When the models related to the argument structures are examined in general, it was concluded that the type of items, the number of items, and the rebuttals used in scientific activities were less than those in the activities involving socioscientific issues. The rebuttals used were also weak. There are also findings in the literature that producing arguments on scientific issues is more difficult than producing arguments on socioscientific issues (Osborne et al., 2004).

When the structure of the warrants in the students’ arguments was examined, it was seen that there are more nonscientific warrants in socioscientific activities, and the scientific and partially scientific warrants are more in the activities that contain scientific subjects. This shows that students were unable to combine what they have learned in science with socioscientific issues. Albe (2008) and Kolsto (2001) stated that scientific knowledge is very low in students’ arguments on socioscientific issues. Similarly, the results of the studies conducted in the related literature support this view (Demircioglu & Ucar, 2014; Sadler & Donnelly, 2006; Wu & Tsai, 2007).

When the argument structures in the activities are analyzed by groups, the argument structures of the two groups vary more than the other groups, and the argumentation levels of these groups are at level 4 and level 5. This might be because some students have different prior knowledge about subjects.
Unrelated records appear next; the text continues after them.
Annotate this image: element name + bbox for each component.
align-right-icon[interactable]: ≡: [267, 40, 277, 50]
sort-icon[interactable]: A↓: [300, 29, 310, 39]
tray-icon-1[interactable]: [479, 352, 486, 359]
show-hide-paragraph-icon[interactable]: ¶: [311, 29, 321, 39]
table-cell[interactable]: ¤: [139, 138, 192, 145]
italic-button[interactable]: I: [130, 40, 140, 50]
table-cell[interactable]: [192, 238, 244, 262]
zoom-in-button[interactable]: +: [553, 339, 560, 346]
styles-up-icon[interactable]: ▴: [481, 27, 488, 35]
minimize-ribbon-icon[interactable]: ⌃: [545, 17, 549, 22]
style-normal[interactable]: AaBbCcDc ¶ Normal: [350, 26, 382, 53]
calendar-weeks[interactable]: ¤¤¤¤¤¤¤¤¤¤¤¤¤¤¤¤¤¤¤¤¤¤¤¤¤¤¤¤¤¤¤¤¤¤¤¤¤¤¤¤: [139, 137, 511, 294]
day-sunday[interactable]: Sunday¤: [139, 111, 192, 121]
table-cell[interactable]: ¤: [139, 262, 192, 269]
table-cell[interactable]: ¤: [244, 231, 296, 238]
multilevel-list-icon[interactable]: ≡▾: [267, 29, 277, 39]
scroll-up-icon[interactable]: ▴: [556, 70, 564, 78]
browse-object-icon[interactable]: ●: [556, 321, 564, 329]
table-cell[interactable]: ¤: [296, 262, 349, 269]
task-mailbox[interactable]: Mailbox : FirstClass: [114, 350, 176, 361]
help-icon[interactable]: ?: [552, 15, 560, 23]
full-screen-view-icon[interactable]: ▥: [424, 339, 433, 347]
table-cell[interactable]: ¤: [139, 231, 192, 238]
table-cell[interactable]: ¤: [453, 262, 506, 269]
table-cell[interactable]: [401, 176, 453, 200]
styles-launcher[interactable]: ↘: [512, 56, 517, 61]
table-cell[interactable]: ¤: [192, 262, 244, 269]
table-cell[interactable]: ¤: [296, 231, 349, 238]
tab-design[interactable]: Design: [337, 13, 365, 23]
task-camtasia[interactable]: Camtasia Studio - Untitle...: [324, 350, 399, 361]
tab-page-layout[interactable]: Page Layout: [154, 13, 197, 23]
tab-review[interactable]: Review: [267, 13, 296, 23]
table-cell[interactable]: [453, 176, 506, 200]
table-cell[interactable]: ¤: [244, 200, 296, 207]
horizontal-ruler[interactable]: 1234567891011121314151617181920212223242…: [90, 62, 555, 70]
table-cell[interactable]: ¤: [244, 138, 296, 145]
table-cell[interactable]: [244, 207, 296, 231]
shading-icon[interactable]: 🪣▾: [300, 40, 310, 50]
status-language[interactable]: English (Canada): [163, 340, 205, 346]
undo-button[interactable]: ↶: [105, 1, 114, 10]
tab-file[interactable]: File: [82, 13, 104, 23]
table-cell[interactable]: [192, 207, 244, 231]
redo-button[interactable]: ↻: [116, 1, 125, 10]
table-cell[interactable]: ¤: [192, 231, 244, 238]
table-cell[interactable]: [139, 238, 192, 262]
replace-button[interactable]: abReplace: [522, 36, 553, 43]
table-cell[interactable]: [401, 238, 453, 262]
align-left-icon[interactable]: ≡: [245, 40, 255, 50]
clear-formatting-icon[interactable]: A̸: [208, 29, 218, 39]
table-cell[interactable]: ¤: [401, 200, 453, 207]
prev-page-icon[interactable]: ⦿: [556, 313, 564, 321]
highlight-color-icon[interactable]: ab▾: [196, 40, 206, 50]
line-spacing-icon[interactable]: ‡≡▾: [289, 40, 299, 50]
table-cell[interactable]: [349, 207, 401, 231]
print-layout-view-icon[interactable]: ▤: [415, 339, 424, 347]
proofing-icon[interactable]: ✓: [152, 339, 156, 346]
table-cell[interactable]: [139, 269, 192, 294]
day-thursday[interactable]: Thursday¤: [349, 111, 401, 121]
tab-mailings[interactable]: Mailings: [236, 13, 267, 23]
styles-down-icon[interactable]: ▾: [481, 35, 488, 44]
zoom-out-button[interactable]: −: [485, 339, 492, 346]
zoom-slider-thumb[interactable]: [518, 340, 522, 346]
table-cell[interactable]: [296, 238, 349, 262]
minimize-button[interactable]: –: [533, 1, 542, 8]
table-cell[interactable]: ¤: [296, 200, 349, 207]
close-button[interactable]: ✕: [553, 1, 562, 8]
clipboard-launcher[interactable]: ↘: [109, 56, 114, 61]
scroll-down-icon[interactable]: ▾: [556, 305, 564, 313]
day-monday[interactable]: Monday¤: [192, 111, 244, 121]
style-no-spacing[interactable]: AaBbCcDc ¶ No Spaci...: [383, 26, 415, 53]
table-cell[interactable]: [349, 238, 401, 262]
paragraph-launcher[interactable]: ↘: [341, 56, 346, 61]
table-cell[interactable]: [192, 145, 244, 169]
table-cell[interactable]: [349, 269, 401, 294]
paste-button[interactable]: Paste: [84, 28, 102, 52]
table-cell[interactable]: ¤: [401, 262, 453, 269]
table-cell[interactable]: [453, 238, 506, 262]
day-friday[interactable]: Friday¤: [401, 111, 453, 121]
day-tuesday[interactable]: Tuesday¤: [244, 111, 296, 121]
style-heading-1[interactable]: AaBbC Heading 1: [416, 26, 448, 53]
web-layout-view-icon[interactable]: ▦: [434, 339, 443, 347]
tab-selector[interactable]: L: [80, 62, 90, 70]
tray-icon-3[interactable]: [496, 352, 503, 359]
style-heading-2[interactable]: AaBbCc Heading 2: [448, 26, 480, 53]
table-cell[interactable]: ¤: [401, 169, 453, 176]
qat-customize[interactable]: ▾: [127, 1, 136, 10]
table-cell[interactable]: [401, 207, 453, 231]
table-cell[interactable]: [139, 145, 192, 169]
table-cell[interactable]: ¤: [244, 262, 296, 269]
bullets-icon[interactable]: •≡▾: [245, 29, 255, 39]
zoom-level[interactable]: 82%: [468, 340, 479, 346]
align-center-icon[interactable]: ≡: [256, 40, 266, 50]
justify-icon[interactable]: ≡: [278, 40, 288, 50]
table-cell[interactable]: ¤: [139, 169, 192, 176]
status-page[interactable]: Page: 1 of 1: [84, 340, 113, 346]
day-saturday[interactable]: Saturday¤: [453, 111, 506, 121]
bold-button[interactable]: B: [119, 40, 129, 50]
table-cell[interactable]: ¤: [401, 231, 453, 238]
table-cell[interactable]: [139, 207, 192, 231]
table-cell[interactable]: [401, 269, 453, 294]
Different studies have also indicated that content knowledge plays an important role in the quality of students’ arguments (Acar, 2008; Aufschnaiter et al., 2008; Clark & Sampson, 2008; Cross et al., 2008; Sampson & Clark, 2011). In many studies, it has been emphasized that the most important thing affecting the choice and process of knowledge is previous information (Stark et al., 2009). To better understand how previous information affects argumentation quality in astronomy education, investigating the relationship between middle school students’ content knowledge and argumentation quality could be a direction of future research.

7 Limitations and Future Research

There are some limitations in this study. First, this study was implemented in a private school. Therefore, the results are true for these students. Future research is necessary to be performed with the students in public schools. Second, the researcher conducted the lessons because the science teacher had no ability to design AR learning practices. Teachers and students creating their own AR experiences is an important way to bring the learning outcomes of AR available to a wider audience (Romano et al., 2020). Further research can be conducted in which the science teacher of the class is the instructor. Another limitation of the study is that the instruction with AR-based argumentation was time-consuming, and the time allocated for the “Solar System and Beyond” unit in the curriculum was not sufficient for the implementation, because students tried to understand to use AR applications, and they needed time to reflect on the activities despite prior training on AR before the instructional process. This situation may cause cognitive overload (Alalwan et al., 2020). The adoption and implementation of educational technologies are more difficult and time-consuming than other methods (Parker & Heywood, 1998). A longer period is needed to prepare student-centered and technology-supported activities.